While not directly involved in RailPulse at this stage, one supplier that is keeping a close eye on developments is Amsted Digital Solutons (ADS). ADS has already tested or sold its BogieIQ technology to a number of the participants in RailPulse, says Mr Brad Myers, executive vice-president and chief operating officer at ADS, who was speaking to IRJ at Railway Interchange in Indianapolis. There are also a number of other solutions in the pipeline that could benefit current and future RailPulse users.

Myers explains that as well as telecoms, cloud computing infrastructure is probably the biggest change that has sped up the adoption of advanced telematics in rail. “From our perspective it provides a lot of scalability and security,” he says.

“We’re on an Azure cloud platform. Azure has its own machine learning (ML) tools integrated and one of the things we’re able to leverage is that we take our years of data, or billions of data points, and run different algorithms through that ML platform and extract the data from our servers. We don’t share that data with our clients, but we always have the option or opportunity to merge the data to find new patterns and different kinds of recognition. So, when we get new ideas from clients, we are able to actually go and test them in a quality environment to see what fits.”

Other technical advancements are evident in improved battery components, which have extended the life of some detectors to seven and in some cases 15 years. “We’ve also got a hybrid design on our solar panel,” Myers says. “The way we have configured it is unique to us and it has helped us extend the life of the product.”

Software updates

Over-the-air upgrades are another important development for ADS. This enables the company to update software and device capability without physically having to bring the wagon into the workshop. “We have onboard what I’d say is an oversized processor and an oversized memory,” Myers says. “So as we roll out new features, we’ve got enough onboard computing power and enough onboard enough memory to store the additional data and still make it valuable. That’s a big difference.”

These types of upgrades are expected to boost the performance of Amsted’s acoustic bearing detection technology, which Myers says the company is refocusing on in light of the major freight train derailment at East Palestine, Ohio, in February, restarting work that commenced shortly after the Covid-19 pandemic. ADS is now aiming to have a product on the market by the end of 2024.
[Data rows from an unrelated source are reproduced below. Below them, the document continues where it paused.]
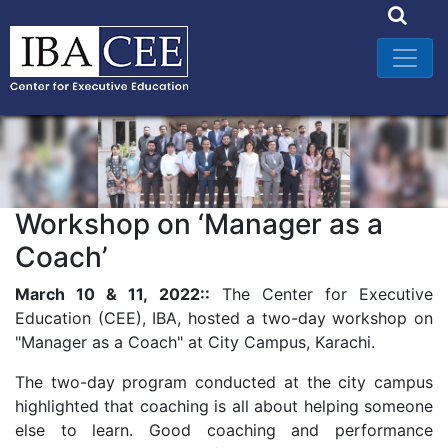
Workshop on ‘Manager as a
Coach’
March 10 & 11, 2022::
The Center for Executive
Education (CEE), IBA, hosted a two-day workshop on
"Manager as a Coach" at City Campus, Karachi.
The two-day program conducted at the city campus
highlighted that coaching is all about helping someone
else to learn. Good coaching and performance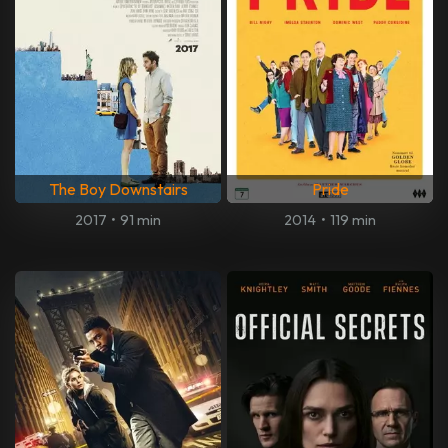
The Boy Downstairs
Pride
2017
•
91 min
2014
•
119 min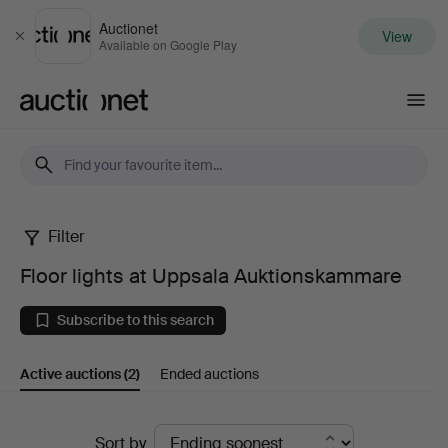
Auctionet
View
Close
Available on Google Play
Auctionet.com
Filter
Floor
Floor lights at Uppsala Auktionskammare
lights
Subscribe to this search
at
Active auctions
(2)
Ended auctions
Uppsala
Auktionskammare
Active
Sort by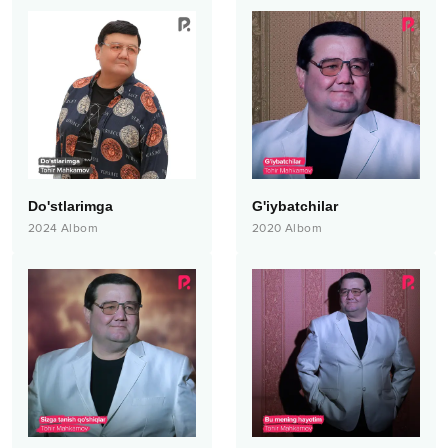
Do'stlarimga
G'iybatchilar
2024
Albom
2020
Albom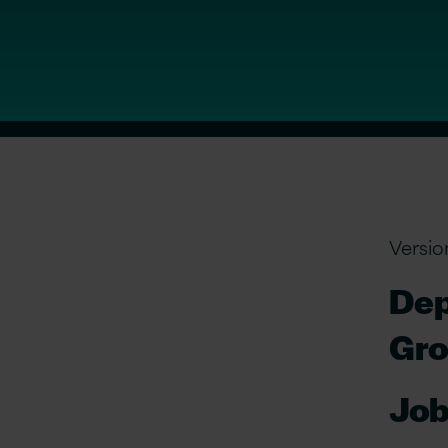
Versio
Dep
Gr
Job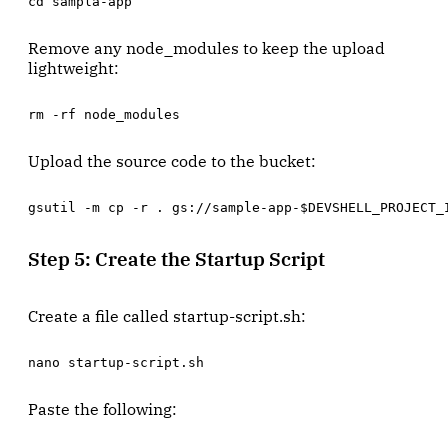
cd sampla-app
Remove any node_modules to keep the upload
lightweight:
rm -rf node_modules
Upload the source code to the bucket:
gsutil -m cp -r . gs://sample-app-$DEVSHELL_PROJECT_
Step 5: Create the Startup Script
Create a file called startup-script.sh:
nano startup-script.sh
Paste the following: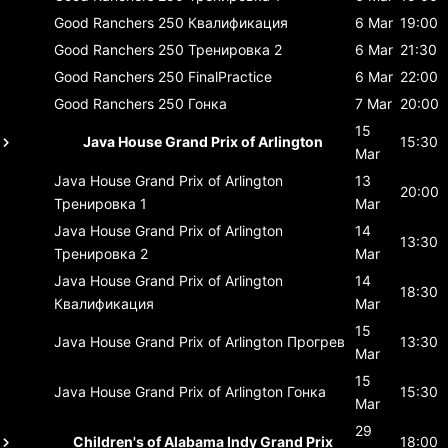
Good Ranchers 250
Квалификация
6 Mar
19:00
Good Ranchers 250
Тренировка 2
6 Mar
21:30
Good Ranchers 250
FinalPractice
6 Mar
22:00
Good Ranchers 250
Гонка
7 Mar
20:00
15
Java House Grand Prix of Arlington
15:30
Mar
Java House Grand Prix of Arlington
13
20:00
Тренировка 1
Mar
Java House Grand Prix of Arlington
14
13:30
Тренировка 2
Mar
Java House Grand Prix of Arlington
14
18:30
Квалификация
Mar
15
Java House Grand Prix of Arlington
Прогрев
13:30
Mar
15
Java House Grand Prix of Arlington
Гонка
15:30
Mar
29
Children's of Alabama Indy Grand Prix
18:00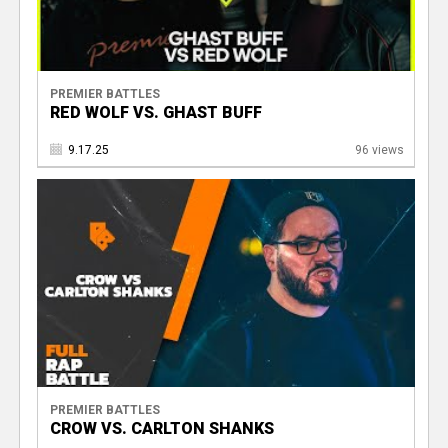
PREMIER BATTLES
RED WOLF VS. GHAST BUFF
9.17.25
96 views
PREMIER BATTLES
CROW VS. CARLTON SHANKS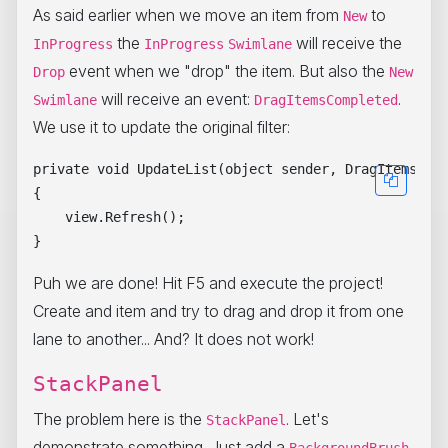
As said earlier when we move an item from
to
New
the
will receive the
InProgress
InProgress
Swimlane
event when we "drop" the item. But also the
Drop
New
will receive an event:
.
Swimlane
DragItemsCompleted
We use it to update the original filter:
private void UpdateList(object sender, DragItemsComp
{

    view.Refresh();

Puh we are done! Hit F5 and execute the project!
Create and item and try to drag and drop it from one
lane to another... And? It does not work!
StackPanel
The problem here is the
. Let's
StackPanel
demonstrate something. Just add a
Overall, Myers says ADS has come a long way since it embarked on its telematics journey in 2015. Back then the set-up was based on eight sensors, one on each bearing adaptor as well as brake force sensors and a gateway. “It was crazy expensive,” he says.

“But at the start we had to get enough field data to understand the dynamics around the entire wagon, and as we got to 2018-19, we realised that this is not going to be saleable - no-one is going to spend $US 3000 per car. So in the last two years we have gotten it down to this form factor.”

ADS has also benefitted from experienced staff, many of whom have joined from other industries, armed with an intricate understanding of IT architecture but also able to benefit from Amsted Rail’s wider rail industry expertise. “I think that has catapulted us forward in a big way,” Myers says.

Currently he foresees demand from customers to provide exception-based reporting, for example, identifying a wheel issue so that the asset can be removed from service. He says that ADS is “there on wheel health and brake health” and “pretty far along in its journey” on impact detection.

Overall, Myers says RailPulse has done great work to raise awareness in the North American freight sector of the possibilities and benefits that these types of digital technologies offer. He admits that many previously saw onboard detection as a bit of a “myth.” However, the programme is showing what is possible.

“If the RailPulse consortium and even the people not directly involved in RailPulse really do believe in the technology and want to get serious about adoption, you unlock a lot of potential for the industry,” he says.